#7009 Williams - BMW-Williams FW23 (2001)
BMW-Williams FW23 (2001) as used by Ralf Schumacher (No 5) from the Williams F1 team at the Technik Museum Sinsheim (Germany)
The BMW-Williams FW23 was the car with which the Williams team competed in the 2001 Formula One (F1) World Championship. It was driven by German Ralf Schumacher (No 5), who was in his third year with the team, and Colombian Juan Pablo Montoya (No 6), a previous Formula 3000 and CART champion who was making his F1 début. 2001 was Williams' second year with engine partners BMW and the promise shown in 2000 translated into raw speed and some good results throughout the year, including the team's first win since 1997, at Imola. The powerful engine, well-designed chassis, the Michelin tyres' tendency to work well in hot conditions and the efforts of two quick drivers resulted in a haul of four victories and the team's re-emergence at the top of the sport, alongside Ferrari and McLaren. The car was especially strong on faster circuits such as Hockenheim and Monza, where the BMW engine put Williams at a distinct advantage over their rivals. However, Williams was not able to mount a title challenge, for several reasons. Firstly, the BMW engines were more unreliable than their rivals, resulting in a finishing rate of less than 50%. Secondly, in contrast to the faster circuits, the chassis was not as competitive on high-downforce tracks such as Monaco and the Hungaroring. Thirdly, both drivers made several mistakes, Montoya in particular as he came to terms with F1. However, the team still finished a clear third in the Constructors' Championship, with 80 points. Williams went into the 2001 season with major sponsorships such as Allianz, Nortel Networks, Compaq, Reuters, Veltins, Petrobras, Castrol and newcomer WorldCom.

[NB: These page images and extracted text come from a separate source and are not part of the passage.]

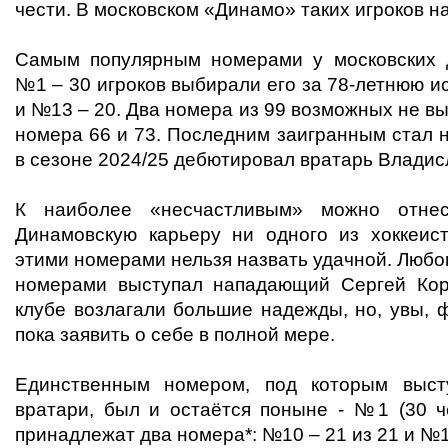
чести. В московском «Динамо» таких игроков н
Самым популярным номерами у московских 
№1 – 30 игроков выбирали его за 78-летнюю и
и №13 – 20. Два номера из 99 возможных не вы
номера 66 и 73. Последним заигранным стал 
в сезоне 2024/25 дебютировал вратарь Владис
К наиболее «несчастливым» можно от
Динамовскую карьеру ни одного из хоккеис
этими номерами нельзя назвать удачной. Любо
номерами выступал нападающий Сергей Коро
клубе возлагали большие надежды, но, увы, 
пока заявить о себе в полной мере.
Единственным номером, под которым выст
вратари, был и остаётся поныне - №1 (30 
принадлежат два номера*: №10 – 21 из 21 и №12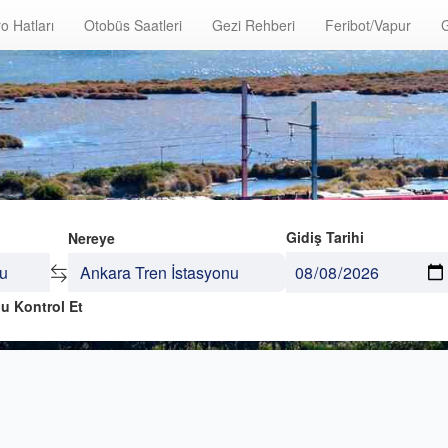
o Hatları
Otobüs Saatleri
Gezi Rehberi
Feribot/Vapur
G
Gidiş Tarihi
Nereye
u Kontrol Et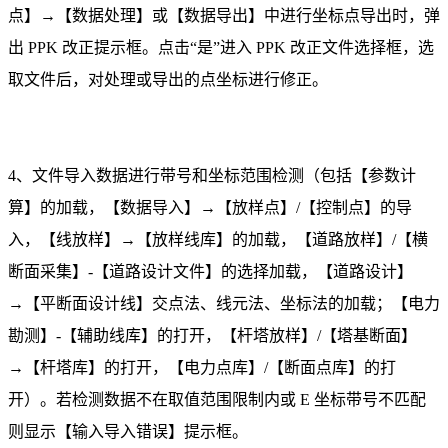
点】→【数据处理】或【数据导出】中进行坐标点导出时，弹
出 PPK 改正提示框。点击“是”进入 PPK 改正文件选择框，
选
取文件后，对处理或导出的点坐标进行修正。
4、文件导入数据进行带号和坐标范围检测（包括【参数计
算】
的加载，【数据导入】→【放样点】/【控制点】的导
入，【线
放样】→【放样线库】的加载，【道路放样】/【横
断面采集】
-【道路设计文件】的选择加载，【道路设计】
→【平断面设计
线】交点法、线元法、坐标法的加载；【电力
勘测】-【辅助线
库】的打开，【杆塔放样】
/【塔基断面】
→【杆塔库】的打开，
【电力点库】/【断面点库】的打
开）。若检测数据不在取值范
围限制内或 E 坐标带号不匹配
则显示【输入导入错误】提示框。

The Technik Museum Sinsheim (Sinsheim Museum of Technology) is a technology museum with a strong emphasis on motorized means of transport.
It has been located in the town of Sinsheim (south-east of Heidelberg) in the German state of Baden-Württemberg since its opening in 1981. The two supersonic airliners Concorde and Tupolev Tu-144, which are standing together, are the most striking attraction, but the museum has several collections. The collection includes: aircraft, classic vintage cars, racing- and classic motorcycles, racy sports cars, Formula One legends, extensive militaria, mechanical, rarities and fashions. The museum was founded by car enthusiasts, with the entrepreneur Eberhard Layher as initiator. In addition, the museum also features an IMAX 3D cinema with state-of-the-art 4K technology and a 22x27 metre (about 72x88 ft) projection screen. The museum is connected to the Technik Museum Speyer (Speyer Museum of Technology) in the city of Speyer, which is 34 kilometres (21 mi) to the west.